I am attaching a the errors I am encountering for each and every library:-
Torch:-
Note: Latest version of torch most probably supports 12.1 CUDA but we have 12.2 CUDA drivers installed with Confidential Compute capability.
`torch.cuda.is_available()
/home/nvidia/.local/lib/python3.10/site-packages/torch/cuda/__init__.py:138: UserWarning: CUDA initialization: Unexpected error from cudaGetDeviceCount(). Did you run some cuda functions before calling NumCudaDevices() that might have already set an error?

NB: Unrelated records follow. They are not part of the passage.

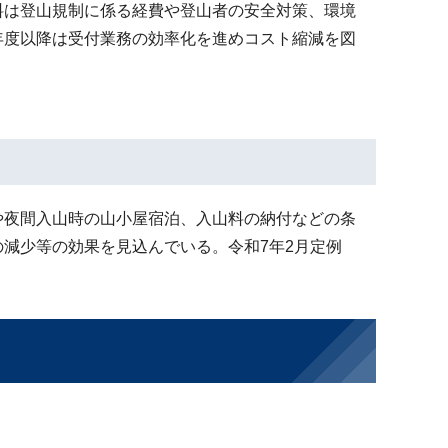
料は登山規制に係る経費や登山者の安全対策、環境
年度以降は受付業務の効率化を進めコスト縮減を図
や夜間入山時の山小屋宿泊、入山料の納付などの条
減少等の効果を見込んでいる。令和7年2月定例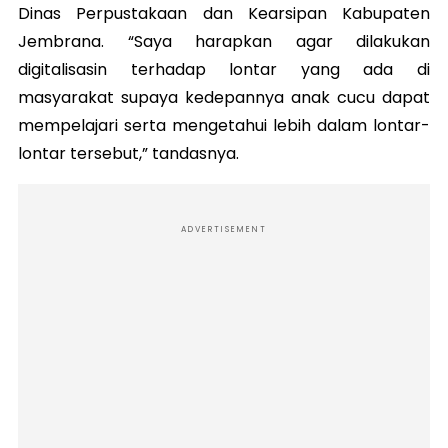
Dinas Perpustakaan dan Kearsipan Kabupaten
Jembrana. “Saya harapkan agar dilakukan
digitalisasin terhadap lontar yang ada di
masyarakat supaya kedepannya anak cucu dapat
mempelajari serta mengetahui lebih dalam lontar-
lontar tersebut,” tandasnya.
ADVERTISEMENT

Error 802: system not yet initialized (Triggered internally at ../c10/cuda/CUDAFunctions.cpp:108.)
return torch._C._cuda_getDeviceCount() > 0
False`
Tensorflow:-
`2024-01-25 09:03:06.641651: E external/local_xla/xla/stream_executor/cuda/cuda_dnn.cc:9261] Unable to register cuDNN factory: Attempting to register factory for plugin cuDNN when one has already been registered
2024-01-25 09:03:06.642114: E external/local_xla/xla/stream_executor/cuda/cuda_fft.cc:607] Unable to register cuFFT factory: Attempting to register factory for plugin cuFFT when one has already been registered
2024-01-25 09:03:06.643253: E external/local_xla/xla/stream_executor/cuda/cuda_blas.cc:1515] Unable to register cuBLAS factory: Attempting to register factory for plugin cuBLAS when one has already been registered
2024-01-25 09:03:06.648846: I tensorflow/core/platform/cpu_feature_guard.cc:182] This TensorFlow binary is optimized to use available CPU instructions in performance-critical operations.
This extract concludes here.